L’avenant n°46 du 16 juillet 2021 à la convention collective nationale des bureaux d’étude, même s’il n’est pas encore étendu mais dont l’objet, aux termes de son préambule, est d’apporter clarification et lisibilité à la convention, donne d’ailleurs une grille de lecture supplémentaire de l’article 25 en ce qu’il valide en son article 5.4 la fermeture totale de l’entreprise pour congés payés y compris en dehors de la période du 1er mai au 31 octobre en ne la soumettant qu’à la seule consultation du CSE et à l’information des salariés dans le respect du délai de prévenance.

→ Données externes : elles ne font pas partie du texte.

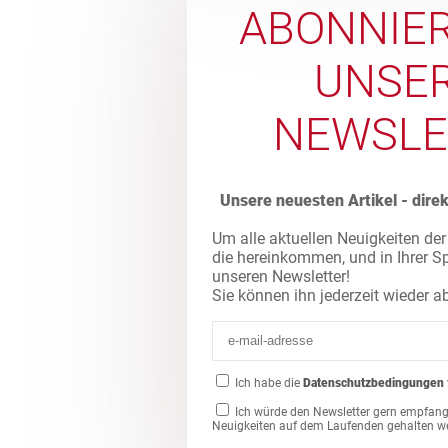
ABONNIER
UNSE
NEWSLE
Unsere neuesten Artikel - direk
Um alle aktuellen Neuigkeiten der 
die hereinkommen, und in Ihrer S
unseren Newsletter!
Sie können ihn jederzeit wieder a
Ich habe die
Datenschutzbedingungen
Ich würde den Newsletter gern empfang
Neuigkeiten auf dem Laufenden gehalten w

Le jugement du tribunal de grande instance sera donc infirmé en ce qu’il a annulé les décisions unilatérales du 20 novembre 2018 et du 13 novembre 2019 fixant respectivement la cinquième semaine de congés payés du 24 au 31 décembre 2019 et du 24 au 31 décembre 2020 étant au surplus observé que la société justifie du maintien en activité de certains salariés n’ayant notamment pas acquis suffisamment de congés ou dont la présence demeurait nécessaire pour raisons de service, durant ces périodes.

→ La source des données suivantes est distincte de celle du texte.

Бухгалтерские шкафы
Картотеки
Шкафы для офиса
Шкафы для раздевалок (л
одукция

La demande de dommages et intérêts au regard de l’atteinte portée aux intérêts collectifs de la profession sera de ce fait rejetée par infirmation du jugement entrepris.
Il sera statué sur les dépens et frais irrépétibles dans les termes du dispositif.
PAR CES MOTIFS
La COUR, statuant publiquement, par arrêt contradictoire et en dernier ressort ;
INFIRME le jugement entrepris;
Statuant à nouveau et y ajoutant,
REJETTE les demandes de la Fédération nationale des personnels des sociétés d’études, de conseil et de prévention CGT ;
Vu l’article 700 du code de procédure civile,
DIT n’y avoir lieu de faire application de l’article 700 du code de procédure civile ;
CONDAMNE la Fédération nationale des personnels des sociétés d’étude, de conseil et de prévention CGT aux entiers dépens ;
Arrêt prononcé publiquement par mise à disposition au greffe de la cour,les parties en ayant été préalablement avisées dans les conditions prévues au deuxième alinéa de l’article 450 du code procédure civile et signé par Madame Isabelle VENDRYES, Président, et par Madame BOUCHET-BERT Elodie,Greffière,auquel la minute de la décision a été remise par le magistrat signataire.